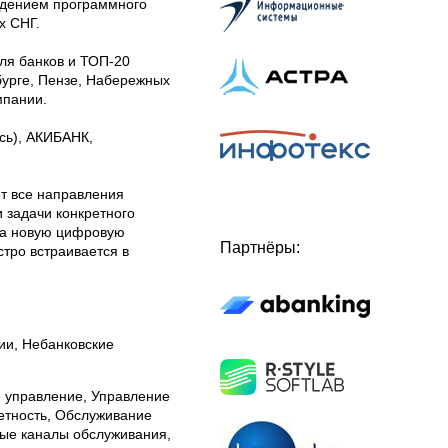
ждением программного
х СНГ.
ля банков и ТОП-20
бурге, Пензе, Набережных
мпании.
сь), АКИБАНК,
т все направления
 задачи конкретного
ла новую цифровую
Партнёры:
тро встраивается в
ии, Небанковские
 управление, Управление
етность, Обслуживание
ые каналы обслуживания,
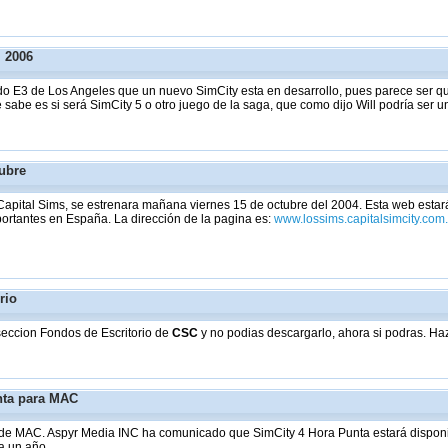
l 2006
do E3 de Los Angeles que un nuevo SimCity esta en desarrollo, pues parece ser que
sabe es si será SimCity 5 o otro juego de la saga, que como dijo Will podría ser 
tubre
Capital Sims, se estrenara mañana viernes 15 de octubre del 2004. Esta web esta
portantes en España. La dirección de la pagina es:
www.lossims.capitalsimcity.com
rio
seccion Fondos de Escritorio de
CSC
y no podias descargarlo, ahora si podras. Haz
nta para MAC
os de MAC. Aspyr Media INC ha comunicado que SimCity 4 Hora Punta estará dispon
a un año.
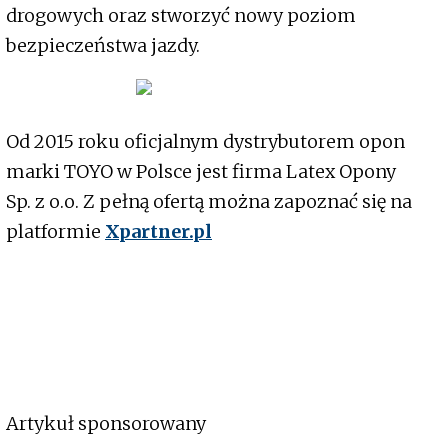
drogowych oraz stworzyć nowy poziom
bezpieczeństwa jazdy.
Od 2015 roku oficjalnym dystrybutorem opon
marki TOYO w Polsce jest firma Latex Opony
Sp. z o.o. Z pełną ofertą można zapoznać się na
platformie
Xpartner.pl
Artykuł sponsorowany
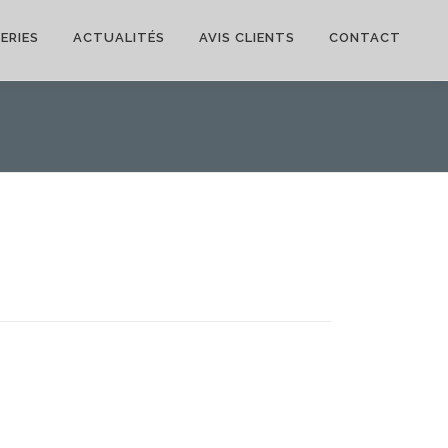
ERIES
ACTUALITÉS
AVIS CLIENTS
CONTACT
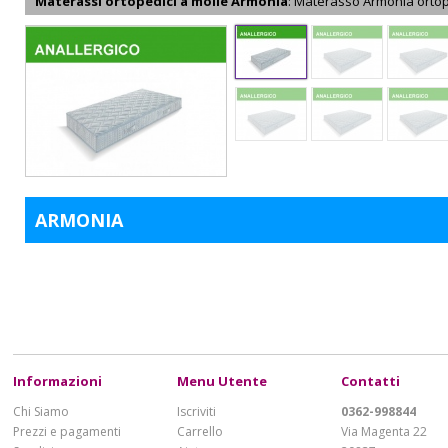
Materassi ortopedici a molle Armonia
: Materasso Armonia orto
ARMONIA
Informazioni
Menu Utente
Contatti
Chi Siamo
Iscriviti
0362-998844
Prezzi e pagamenti
Carrello
Via Magenta 22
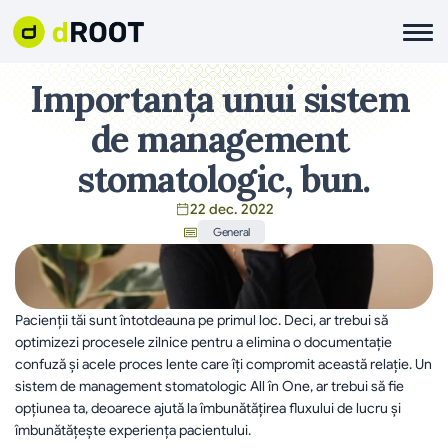
Importanța unui sistem 
de management 
stomatologic, bun.
22 dec. 2022
General
Pacienții tăi sunt întotdeauna pe primul loc. Deci, ar trebui să 
optimizezi procesele zilnice pentru a elimina o documentație 
confuză și acele proces lente care îți compromit această relație. Un 
sistem de management stomatologic All în One, ar trebui să fie 
opțiunea ta, deoarece ajută la îmbunătățirea fluxului de lucru și 
îmbunătățește experiența pacientului.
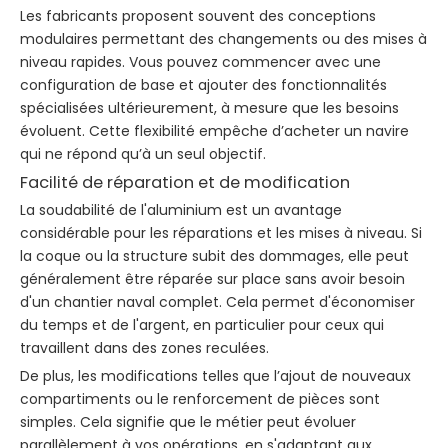
Les fabricants proposent souvent des conceptions
modulaires permettant des changements ou des mises à
niveau rapides. Vous pouvez commencer avec une
configuration de base et ajouter des fonctionnalités
spécialisées ultérieurement, à mesure que les besoins
évoluent. Cette flexibilité empêche d’acheter un navire
qui ne répond qu’à un seul objectif.
Facilité de réparation et de modification
La soudabilité de l'aluminium est un avantage
considérable pour les réparations et les mises à niveau. Si
la coque ou la structure subit des dommages, elle peut
généralement être réparée sur place sans avoir besoin
d'un chantier naval complet. Cela permet d'économiser
du temps et de l'argent, en particulier pour ceux qui
travaillent dans des zones reculées.
De plus, les modifications telles que l’ajout de nouveaux
compartiments ou le renforcement de pièces sont
simples. Cela signifie que le métier peut évoluer
parallèlement à vos opérations, en s'adaptant aux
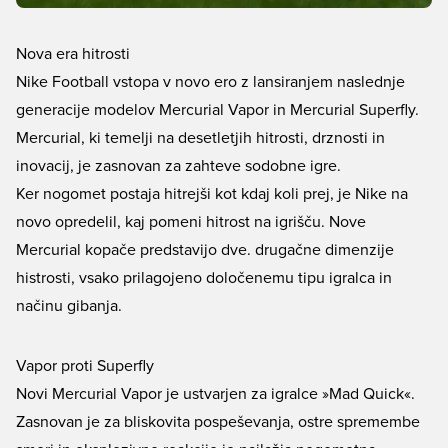
Nova era hitrosti
Nike Football vstopa v novo ero z lansiranjem naslednje
generacije modelov Mercurial Vapor in Mercurial Superfly.
Mercurial, ki temelji na desetletjih hitrosti, drznosti in
inovacij, je zasnovan za zahteve sodobne igre.
Ker nogomet postaja hitrejši kot kdaj koli prej, je Nike na
novo opredelil, kaj pomeni hitrost na igrišču. Nove
Mercurial kopače predstavijo dve. drugačne dimenzije
histrosti, vsako prilagojeno določenemu tipu igralca in
načinu gibanja.
Vapor proti Superfly
Novi Mercurial Vapor je ustvarjen za igralce »Mad Quick«.
Zasnovan je za bliskovita pospeševanja, ostre spremembe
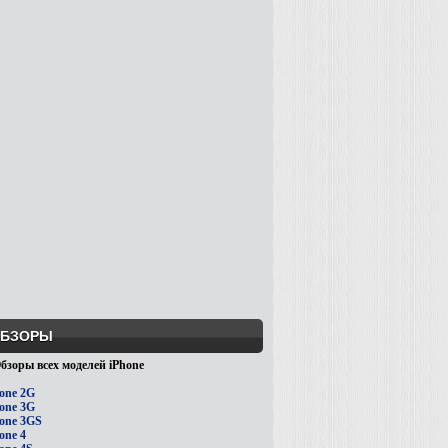
БЗОРЫ
бзоры всех моделей iPhone
one 2G
one 3G
one 3GS
one 4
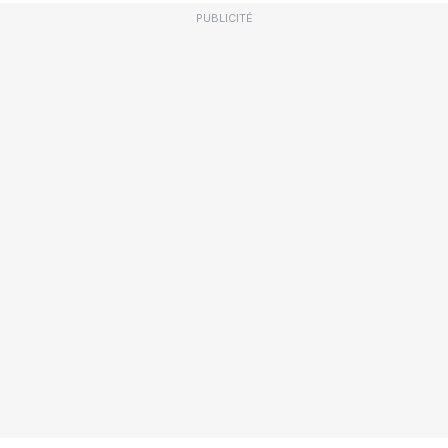
PUBLICITÉ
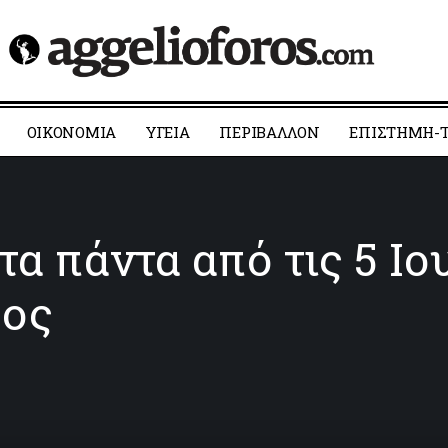
ΟΙΚΟΝΟΜΙΑ
YΓΕΙΑ
ΠΕΡΙΒΑΛΛΟΝ
ΕΠΙΣΤΗΜΗ-Τ
α πάντα από τις 5 Ιο
ρος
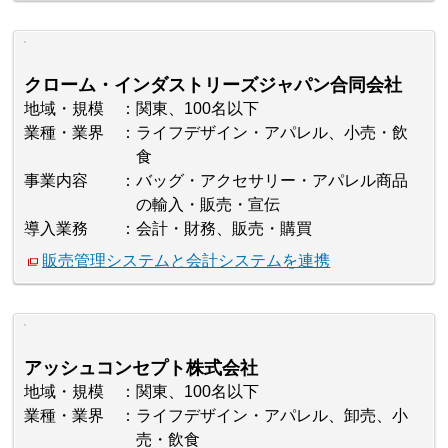
クローム・インダストリーズジャパン合同会社
地域・規模
関東、100名以下
業種・業界
ライフデザイン・アパレル、小売・飲
食
事業内容
バッグ・アクセサリー・アパレル商品
の輸入・販売・宣伝
導入業務
会計・財務、販売・購買
販売管理システムと会計システムを連携
アッシュコンセプト株式会社
地域・規模
関東、100名以下
業種・業界
ライフデザイン・アパレル、卸売、小
売・飲食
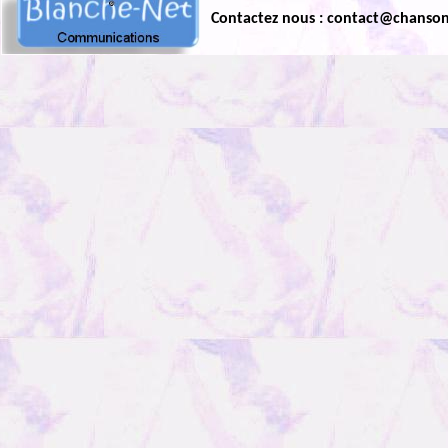
Contactez nous : contact@chanso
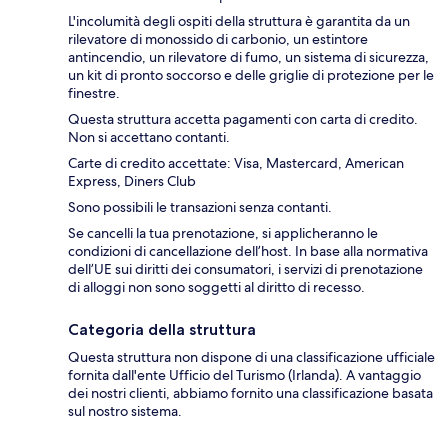
L'incolumità degli ospiti della struttura è garantita da un
rilevatore di monossido di carbonio, un estintore
antincendio, un rilevatore di fumo, un sistema di sicurezza,
un kit di pronto soccorso e delle griglie di protezione per le
finestre.
Questa struttura accetta pagamenti con carta di credito.
Non si accettano contanti.
Carte di credito accettate: Visa, Mastercard, American
Express, Diners Club
Sono possibili le transazioni senza contanti.
Se cancelli la tua prenotazione, si applicheranno le
condizioni di cancellazione dell’host. In base alla normativa
dell’UE sui diritti dei consumatori, i servizi di prenotazione
di alloggi non sono soggetti al diritto di recesso.
Categoria della struttura
Questa struttura non dispone di una classificazione ufficiale
fornita dall'ente Ufficio del Turismo (Irlanda). A vantaggio
dei nostri clienti, abbiamo fornito una classificazione basata
sul nostro sistema.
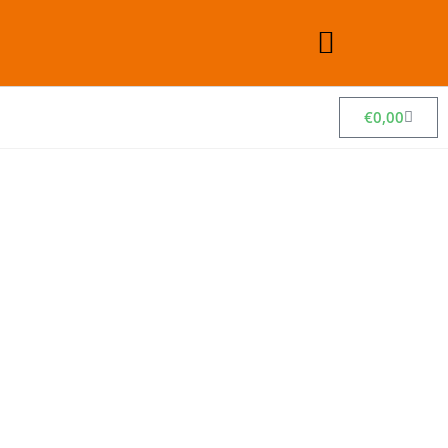
€
0,00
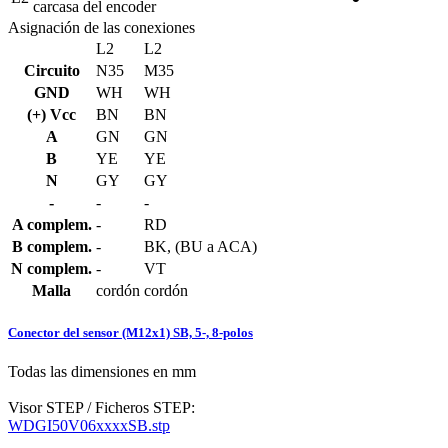
carcasa del encoder
Asignación de las conexiones
L2
L2
Circuito
N35
M35
GND
WH
WH
(+) Vcc
BN
BN
A
GN
GN
B
YE
YE
N
GY
GY
-
-
-
A complem.
-
RD
B complem.
-
BK, (BU a ACA)
N complem.
-
VT
Malla
cordón
cordón
Conector del sensor (M12x1) SB, 5-, 8-polos
Todas las dimensiones en mm
Visor STEP / Ficheros STEP:
WDGI50V06xxxxSB.stp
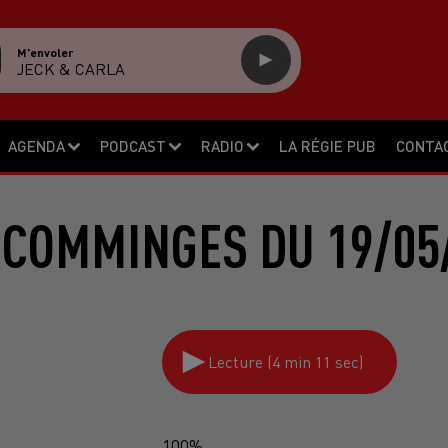
M'envoler
JECK & CARLA
AGENDA
PODCAST
RADIO
LA RÉGIE PUB
CONTA
 COMMINGES DU 19/05
Lecture (4 min 11 sec)
100%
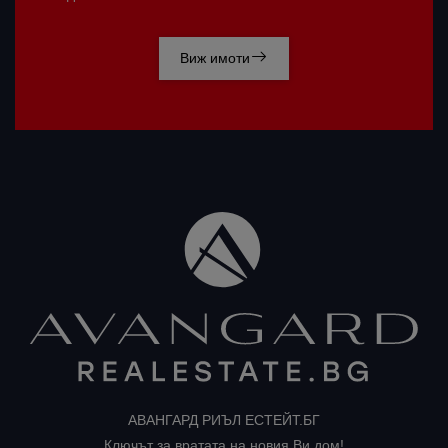
Виж имоти
АВАНГАРД РИЪЛ ЕСТЕЙТ.БГ
Ключът за вратата на новия Ви дом!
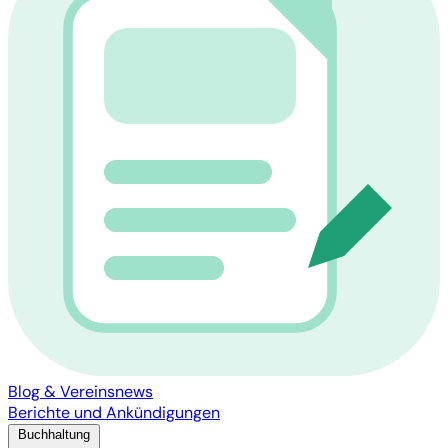
Blog & Vereinsnews
Berichte und Ankündigungen
Buchhaltung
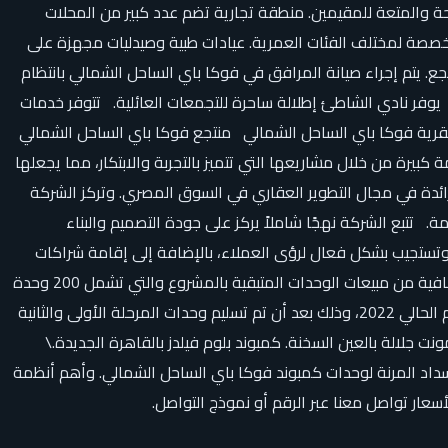
ة والمتعة للمقيمين. منطقة تجارية تضم عدد كبير من المحلات
 مخصصة لمختلف الفئات العمرية. عيادات طبية وصيدليات مجهزة على
جع. يتم إجراء صيانة المرافق في فوكا باي الساحل الشمالي بانتظام
وفر نادي الشاطئ إطلالة ساحرة للتجمعات العائلية. تتوفر خدمات
 لقرية فوكا باي الساحل الشمالي منتجع فوكا باي الساحل الشمالي
 الرائدة في مجال التطوير العقاري في مصر. تأسست شركة تطوير مصر عام 2014، وقد قدمت قيمة كبيرة من خلال مشاريعها التي تتميز بالتجربة والابتكار، مما يجعلها
 رائدة في مجال التطوير العقاري في السوق المصري. وتركز الشركة
 تتبع الشركة نهجًا شاملاً يركز على جودة التصميم والبناء
 وتستجيب بشكل فعال لرؤى العملاء، بالإضافة إلى إقامة شراكات
استراتيجية مع متخصصين عالميين في كل مجال. وحققت الشركة مبيعات بقيمة 5.5 مليار جنيه حتى الآن، مستهدفة تحقيق 1.5 مليار جنيه إضافية من مبيعات الوحدات المتبقية بالمشروع والتي تشمل 200 وحدة
فندقية. وتخطط الشركة لبيع هذه الوحدات على مراحل متعددة. أعلنت شركة تعمير مصر عن مواعيد تسليم وحدات المرحلة الرابعة خلال العام الحالي 2022، وذلك بعد أن تم تسليم وحدات المرحلة الأولى والثانية
شركة تعمير مصر العقارية: مشروع المونت جلالة بالعين السخنة. كمبوند بلوم فيلدز بالقاهرة الجديدة.\
داد المرنة لوحدات كمبوند فوكا باي الساحل الشمالي. وأهم أنظمة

..............................

What this task involves → Give again exactly, and only, the lines above starting at the one with "sabe es si será" and ending at the one with "os de MAC. Aspyr".

Result below →
sabe es si será SimCity 5 o otro juego de la saga, que como dijo Will podría ser 
tubre
Capital Sims, se estrenara mañana viernes 15 de octubre del 2004. Esta web esta
portantes en España. La dirección de la pagina es:
www.lossims.capitalsimcity.com
rio
seccion Fondos de Escritorio de
CSC
y no podias descargarlo, ahora si podras. Haz
nta para MAC
os de MAC. Aspyr Media INC ha comunicado que SimCity 4 Hora Punta estará dispon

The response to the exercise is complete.